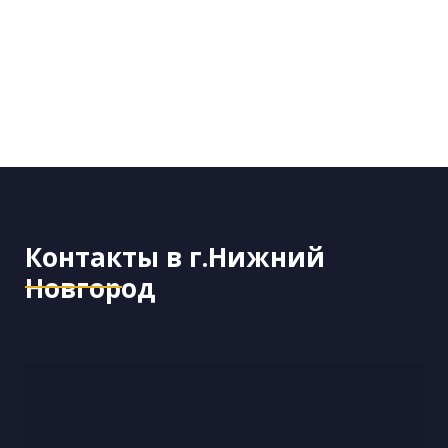
Контакты в г.Нижний
Новгород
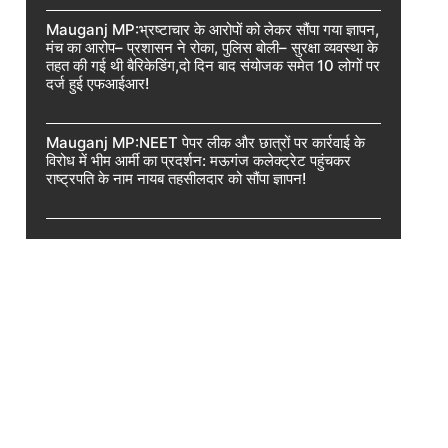
Mauganj MP:भ्रष्टाचार के आरोपों को लेकर सौंपा गया ज्ञापन,
मंच का आरोप– प्रशासन ने रोका, पुलिस बोली– सुरक्षा व्यवस्था के
तहत की गई थी बैरिकेडिंग,दो दिन बाद संयोजक समेत 10 लोगों पर
दर्ज हुई एफआईआर!
Mauganj MP:NEET पेपर लीक और छात्रों पर कार्रवाई के
विरोध में भीम आर्मी का प्रदर्शन: मऊगंज कलेक्ट्रेट पहुंचकर
राष्ट्रपति के नाम नायब तहसीलदार को सौंपा ज्ञापन!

- **Required action**
Go back to the entries above and restate word for word every line from the first through the one that contains "दर्ज हुई एफआईआर!", leaving the pictures behind.

- **Response below**
Контакты в г.Нижний
Новгород
Mauganj MP:भ्रष्टाचार के आरोपों को लेकर सौंपा गया ज्ञापन,
मंच का आरोप– प्रशासन ने रोका, पुलिस बोली– सुरक्षा व्यवस्था के
तहत की गई थी बैरिकेडिंग,दो दिन बाद संयोजक समेत 10 लोगों पर
दर्ज हुई एफआईआर!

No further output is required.